Ancak “Ulûm-u İmaniye” yani iman ilimleri (Allah’ı, sıfatlarını, ahireti ve varlığın hakikatini bilmek), zihinsel bir arşiv bilgisi değil, “hayati” bir ihtiyaçtır. Nasıl ki beden günde birkaç kez ekmek ve suya muhtaçsa ve “Dün su içmiştim, bugün ihtiyacım yok” diyemiyorsa; ruh da her an tazelenmeye, gaflet tozlarını silmeye muhtaçtır. İman ilmi, insanın kainattaki zıt ve aykırı hadiseler karşısında sarsılmamasını sağlayan manevi bir bağışıklık sistemidir.

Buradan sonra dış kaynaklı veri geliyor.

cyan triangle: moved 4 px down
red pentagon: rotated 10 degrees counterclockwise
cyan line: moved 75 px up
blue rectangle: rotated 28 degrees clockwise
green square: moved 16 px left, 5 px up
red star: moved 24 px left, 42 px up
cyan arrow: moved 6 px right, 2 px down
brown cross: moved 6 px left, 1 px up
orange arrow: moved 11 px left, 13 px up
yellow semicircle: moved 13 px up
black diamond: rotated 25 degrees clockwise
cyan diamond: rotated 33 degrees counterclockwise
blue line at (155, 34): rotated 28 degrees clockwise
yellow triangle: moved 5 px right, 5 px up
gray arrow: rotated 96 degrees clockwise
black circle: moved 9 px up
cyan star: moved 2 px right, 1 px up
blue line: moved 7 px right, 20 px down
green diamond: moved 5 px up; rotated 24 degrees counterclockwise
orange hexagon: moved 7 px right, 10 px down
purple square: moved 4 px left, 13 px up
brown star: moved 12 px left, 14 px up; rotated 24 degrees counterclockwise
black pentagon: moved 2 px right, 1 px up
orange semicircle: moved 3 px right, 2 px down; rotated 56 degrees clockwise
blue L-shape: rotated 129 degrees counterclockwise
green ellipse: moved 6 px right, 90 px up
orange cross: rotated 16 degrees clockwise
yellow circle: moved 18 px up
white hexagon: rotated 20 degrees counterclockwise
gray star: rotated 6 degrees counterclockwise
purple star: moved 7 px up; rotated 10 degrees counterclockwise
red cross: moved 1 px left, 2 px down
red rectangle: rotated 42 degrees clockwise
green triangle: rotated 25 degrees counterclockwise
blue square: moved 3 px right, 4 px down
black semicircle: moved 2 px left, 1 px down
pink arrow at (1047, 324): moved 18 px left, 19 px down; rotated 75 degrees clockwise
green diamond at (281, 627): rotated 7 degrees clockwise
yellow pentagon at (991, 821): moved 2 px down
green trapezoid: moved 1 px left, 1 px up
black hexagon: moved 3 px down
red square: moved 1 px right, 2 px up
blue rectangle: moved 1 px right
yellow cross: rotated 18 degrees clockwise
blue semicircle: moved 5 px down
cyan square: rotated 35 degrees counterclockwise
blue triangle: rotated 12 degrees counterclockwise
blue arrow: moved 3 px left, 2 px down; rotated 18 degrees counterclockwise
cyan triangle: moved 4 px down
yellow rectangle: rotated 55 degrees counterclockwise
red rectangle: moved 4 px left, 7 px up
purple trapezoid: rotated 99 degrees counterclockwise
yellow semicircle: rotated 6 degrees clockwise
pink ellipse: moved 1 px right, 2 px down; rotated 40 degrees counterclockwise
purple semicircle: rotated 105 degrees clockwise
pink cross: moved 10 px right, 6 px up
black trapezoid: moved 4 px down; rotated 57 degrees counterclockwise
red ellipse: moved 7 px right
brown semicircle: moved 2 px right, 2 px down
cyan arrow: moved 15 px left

Bu ilmin tekrarı, malumatfuruşluk değil, ruhun nefes almasıdır. Zira her yeni gün, yeni günahlar ve gaflet perdeleriyle gelir; bu perdeleri yırtacak olan ise her gün tazelenen iman nurudur.
2. Levha: Hizmetin Geniş Dairesi ve Kalbin Sadakati
> Metin: “Risale-i Nur’un dairesi çok geniştir, şakirdleri pek çoktur. Harice kaçanları aramaz, ehemmiyet vermez; belki daha içine almaz. Her insanda bir kalb var. Bir kalb ise hem dairede, hem hariçte olamaz. Hem hariçteki irşada hevesli zatlar, Risale-i Nur’un şakirdleriyle meşgul olmamalı.” > Kaynak: Risale-i Nur – Lem’alar (28. Lem’a) –
>
İzah ve Araştırma:
Bu ifade, sosyolojik ve psikolojik açıdan bir “cemaat” veya “hizmet” disiplinini tasvir ederken, bireyin derûnî bütünlüğünü korumayı hedefler. Bediüzzaman, hizmet dairesini bir hapishane değil, bir cazibe merkezi olarak çizer. Buradaki incelik şudur: Hakikat mesleği, sayı çokluğuna veya taraftar toplama hırsına dayanmaz.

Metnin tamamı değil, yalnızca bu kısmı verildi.